The Indian rupee continued to weaken on Thursday and fell to a fresh record low of 80.06 against the US dollar, tracking losses in most other Asian peers.

Rupee falls to record low amid strong US dollar, risk aversion, rate hike concerns; here’s where it may peak
So far this year, the rupee has lost over 7% of its value

The Indian rupee continued to weaken on Thursday and fell to a fresh record low of 80.06 against the US dollar, tracking losses in most other Asian peers; however, traders expect dollar-selling intervention by the Reserve Bank of India (RBI) to limit losses. The Indian rupee has been hitting fresh lows for the past few sessions, and fell to a low of 80 vs the USD for the first time on Tuesday. So far this year, the rupee has lost over 7% of its value. RBI is prepared to sell another $100 billion to defend the rupee from rapid falls, according to a Reuters report citing an unidentified source.

“While continuing with its declining spree, the Indian rupee has dived to yet another record low, owing to concerns about the interest rate normalisation path of the US Fed and the deteriorating growth environment which have led to a global flight to the dollar, while causing an exodus of foreign funds from the domestic markets,” said Sugandha Sachdeva, Vice President – Commodity and Currency Research, Religare Broking.

“The Indian rupee is still reeling under pressure even as there has been a broad rally in risk assets and the dollar index has also softened from its multi-year highs.
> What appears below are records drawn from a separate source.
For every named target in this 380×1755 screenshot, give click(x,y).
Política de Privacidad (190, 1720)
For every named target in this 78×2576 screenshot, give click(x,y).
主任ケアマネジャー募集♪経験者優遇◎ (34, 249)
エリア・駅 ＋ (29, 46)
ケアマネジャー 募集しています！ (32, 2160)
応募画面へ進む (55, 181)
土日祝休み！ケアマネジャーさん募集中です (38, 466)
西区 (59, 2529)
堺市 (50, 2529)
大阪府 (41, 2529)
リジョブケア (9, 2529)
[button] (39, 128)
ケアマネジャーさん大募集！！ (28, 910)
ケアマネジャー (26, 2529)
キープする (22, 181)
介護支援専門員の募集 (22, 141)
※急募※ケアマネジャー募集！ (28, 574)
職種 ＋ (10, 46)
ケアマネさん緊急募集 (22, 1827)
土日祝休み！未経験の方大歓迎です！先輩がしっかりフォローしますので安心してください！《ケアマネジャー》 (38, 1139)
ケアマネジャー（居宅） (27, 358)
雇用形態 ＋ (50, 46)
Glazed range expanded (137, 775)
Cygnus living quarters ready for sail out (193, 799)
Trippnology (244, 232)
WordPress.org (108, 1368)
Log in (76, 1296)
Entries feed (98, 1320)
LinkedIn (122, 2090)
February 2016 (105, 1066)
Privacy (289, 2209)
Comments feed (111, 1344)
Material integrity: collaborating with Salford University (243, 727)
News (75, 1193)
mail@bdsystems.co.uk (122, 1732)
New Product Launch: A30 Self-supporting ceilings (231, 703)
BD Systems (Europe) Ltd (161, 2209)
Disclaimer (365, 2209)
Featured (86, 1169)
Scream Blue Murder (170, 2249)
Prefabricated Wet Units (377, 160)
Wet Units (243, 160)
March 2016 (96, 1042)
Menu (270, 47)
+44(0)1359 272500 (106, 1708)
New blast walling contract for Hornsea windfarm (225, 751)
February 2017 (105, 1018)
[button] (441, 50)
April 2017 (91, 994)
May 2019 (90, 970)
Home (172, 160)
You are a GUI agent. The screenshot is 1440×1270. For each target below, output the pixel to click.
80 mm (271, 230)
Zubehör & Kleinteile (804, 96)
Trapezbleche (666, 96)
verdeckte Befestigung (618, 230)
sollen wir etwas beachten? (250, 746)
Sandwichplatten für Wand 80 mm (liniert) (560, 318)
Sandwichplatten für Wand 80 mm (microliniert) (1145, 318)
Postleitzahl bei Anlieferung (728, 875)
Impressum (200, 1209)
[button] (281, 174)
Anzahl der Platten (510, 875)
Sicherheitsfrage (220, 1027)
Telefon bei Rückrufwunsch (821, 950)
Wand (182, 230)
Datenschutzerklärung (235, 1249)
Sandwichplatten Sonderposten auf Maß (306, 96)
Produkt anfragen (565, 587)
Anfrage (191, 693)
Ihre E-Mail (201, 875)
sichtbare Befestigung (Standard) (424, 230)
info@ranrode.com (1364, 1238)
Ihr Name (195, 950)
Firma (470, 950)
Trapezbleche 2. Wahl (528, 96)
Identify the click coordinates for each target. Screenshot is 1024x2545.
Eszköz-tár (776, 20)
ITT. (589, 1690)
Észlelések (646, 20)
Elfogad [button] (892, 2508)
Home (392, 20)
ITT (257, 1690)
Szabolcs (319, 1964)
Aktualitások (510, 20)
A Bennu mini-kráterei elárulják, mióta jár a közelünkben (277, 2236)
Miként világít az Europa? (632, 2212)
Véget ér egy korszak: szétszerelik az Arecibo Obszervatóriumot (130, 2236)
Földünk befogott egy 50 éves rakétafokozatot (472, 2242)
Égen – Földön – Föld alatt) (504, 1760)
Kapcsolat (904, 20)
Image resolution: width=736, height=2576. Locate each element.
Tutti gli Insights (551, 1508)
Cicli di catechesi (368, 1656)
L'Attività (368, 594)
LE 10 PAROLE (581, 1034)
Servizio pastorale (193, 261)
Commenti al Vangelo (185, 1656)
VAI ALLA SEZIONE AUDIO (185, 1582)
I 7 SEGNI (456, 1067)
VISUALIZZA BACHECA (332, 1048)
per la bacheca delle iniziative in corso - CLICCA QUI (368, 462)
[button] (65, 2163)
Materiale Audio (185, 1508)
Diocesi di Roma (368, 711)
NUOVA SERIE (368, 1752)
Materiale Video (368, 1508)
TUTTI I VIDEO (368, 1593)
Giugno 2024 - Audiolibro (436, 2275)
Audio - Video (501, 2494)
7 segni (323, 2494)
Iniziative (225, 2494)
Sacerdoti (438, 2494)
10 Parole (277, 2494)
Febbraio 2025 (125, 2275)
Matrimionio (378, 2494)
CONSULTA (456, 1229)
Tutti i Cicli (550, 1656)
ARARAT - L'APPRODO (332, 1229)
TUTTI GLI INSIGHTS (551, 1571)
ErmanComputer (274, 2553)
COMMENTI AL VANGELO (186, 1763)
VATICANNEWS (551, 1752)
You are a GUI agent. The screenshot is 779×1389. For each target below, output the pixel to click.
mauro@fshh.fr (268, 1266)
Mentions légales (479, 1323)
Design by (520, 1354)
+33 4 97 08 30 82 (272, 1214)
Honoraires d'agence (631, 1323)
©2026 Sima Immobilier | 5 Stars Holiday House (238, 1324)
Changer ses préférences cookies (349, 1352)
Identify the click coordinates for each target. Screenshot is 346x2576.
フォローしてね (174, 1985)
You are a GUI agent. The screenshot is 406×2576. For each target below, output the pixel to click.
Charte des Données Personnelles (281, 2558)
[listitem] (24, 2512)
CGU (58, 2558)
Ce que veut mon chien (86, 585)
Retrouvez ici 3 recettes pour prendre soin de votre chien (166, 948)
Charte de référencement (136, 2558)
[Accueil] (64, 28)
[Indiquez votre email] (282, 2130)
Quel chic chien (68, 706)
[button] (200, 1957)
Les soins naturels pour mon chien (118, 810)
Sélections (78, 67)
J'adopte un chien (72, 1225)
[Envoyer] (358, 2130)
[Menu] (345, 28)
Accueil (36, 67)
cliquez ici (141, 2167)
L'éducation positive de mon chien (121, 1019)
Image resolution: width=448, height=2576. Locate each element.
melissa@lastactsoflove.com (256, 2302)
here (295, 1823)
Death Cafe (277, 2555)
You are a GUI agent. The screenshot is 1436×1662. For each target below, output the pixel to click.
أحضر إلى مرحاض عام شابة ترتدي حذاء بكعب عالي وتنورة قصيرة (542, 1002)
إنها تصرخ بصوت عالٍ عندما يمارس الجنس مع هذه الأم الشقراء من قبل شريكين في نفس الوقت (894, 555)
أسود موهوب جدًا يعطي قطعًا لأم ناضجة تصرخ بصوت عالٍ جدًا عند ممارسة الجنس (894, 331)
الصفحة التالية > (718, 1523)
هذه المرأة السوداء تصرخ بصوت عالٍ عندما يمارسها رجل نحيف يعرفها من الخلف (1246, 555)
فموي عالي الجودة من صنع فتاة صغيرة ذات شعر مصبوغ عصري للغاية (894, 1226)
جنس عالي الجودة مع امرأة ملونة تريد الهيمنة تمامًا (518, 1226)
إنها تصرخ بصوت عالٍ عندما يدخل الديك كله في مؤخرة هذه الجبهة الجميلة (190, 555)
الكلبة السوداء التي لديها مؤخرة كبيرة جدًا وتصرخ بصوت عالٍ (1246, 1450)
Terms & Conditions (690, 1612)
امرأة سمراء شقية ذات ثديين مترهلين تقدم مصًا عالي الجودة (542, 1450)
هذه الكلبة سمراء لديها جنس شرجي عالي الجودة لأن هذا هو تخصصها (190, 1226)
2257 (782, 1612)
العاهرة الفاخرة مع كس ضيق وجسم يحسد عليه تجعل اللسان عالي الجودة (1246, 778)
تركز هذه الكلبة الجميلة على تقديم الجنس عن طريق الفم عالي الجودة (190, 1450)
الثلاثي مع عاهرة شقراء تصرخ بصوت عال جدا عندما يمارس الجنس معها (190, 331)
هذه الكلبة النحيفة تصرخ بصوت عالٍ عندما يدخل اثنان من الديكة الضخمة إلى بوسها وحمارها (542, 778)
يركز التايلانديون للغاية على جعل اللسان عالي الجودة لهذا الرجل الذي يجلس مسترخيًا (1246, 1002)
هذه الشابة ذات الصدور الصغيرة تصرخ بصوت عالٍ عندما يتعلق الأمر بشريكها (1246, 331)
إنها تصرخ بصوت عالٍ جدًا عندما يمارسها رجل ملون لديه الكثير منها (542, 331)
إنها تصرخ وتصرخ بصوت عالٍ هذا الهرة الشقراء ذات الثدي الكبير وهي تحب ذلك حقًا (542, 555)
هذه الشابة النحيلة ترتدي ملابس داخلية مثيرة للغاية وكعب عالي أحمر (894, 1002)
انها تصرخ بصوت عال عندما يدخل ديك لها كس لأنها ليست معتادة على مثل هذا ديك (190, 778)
The recent bout of weakness is caused by strong dollar demand from oil importers with crude oil prices holding steady. Crude oil prices have again surged higher after a brief period of consolidation as Saudi Arabia has not committed to increasing oil output. Besides, as the rupee hit the 80 to the dollar mark, importers and corporates with huge overseas loans are rushing to hedge their foreign currency exposure, which is acting as a key headwind for the domestic currency,” she added.

Rupee inclined on a downwards trajectory

Amid a backdrop of uncertainty and Europe in the grip of an acute energy crisis, markets would be closely eyeing the crucial European Central Bank monetary policy decision where it is likely that the ECB would deliver a 50bps rate hike to tame worsening inflation. A hawkish stance of the ECB would lead to further pressure on the greenback while aiding the domestic currency. On the contrary, a slightly dovish tone would mean renewed strength in the dollar index, which shall further suppress the Indian rupee. “Going forward, even as the rupee is inclined on a downwards trajectory, we reckon that the domestic currency is likely to find a strong cushion at the 81 mark,” Sachdeva said.

INR likely to peak around 82 against US dollar

“INR has been under steady depreciation pressure throughout this calendar year, courtesy of monetary policy tightening by the DM economies and the consequent FPI outflows from capital markets. India’s widening trade gap and capital outflows also raised the risks for the rupee.  Nevertheless, RBI is aggressively intervening in FX markets to stem the weakness in INR, resorting to sell/buy swaps in the spot and forward market. Moreover, there has been a slew of measures taken by the central bank and the government to boost inflows of Forex and arrest the Rupee fall. In terms of the INR outlook for the rest of this calendar year, we sense that the worst is priced in the currency, with the value likely to be peaking around 80.5-81 against the greenback,” said Hitesh Jain, Lead Analyst – Institutional Equities, Yes Securities.

He backed the negative outlook on the growing indication that inflation across the globe has peaked given the wide retreat in Food prices, Oil and other industrial commodities. Stress in the global supply chain is also reported to have eased, while global aggregate demand is slowing, manifested by a downgrade in global economic forecasts. Consequently, markets are tapering the expectations on the quantum of Fed rate hikes, which can be characterised by a retracement in US 10yr yields to 2.9% from the peak of 3.4%. The buoyancy in the dollar index seems to be petering out, wherein Euro is now seeing a strong reversal from the parity. 

“On India’s foreign capital portfolio flows as well, July trends show FII outflows from the Equity markets have slowed during the first fortnight, while Indian markets have managed to fetch some gains during the last 30 days, even when pain persists in global equities. Perhaps a change in trend indicates FIIs are having a change of heart for India. All these developments allude to lesser downward pressure on the INR, with the USDINR due for some mean reversion or possibly a consolidation around the 79 mark.” he said.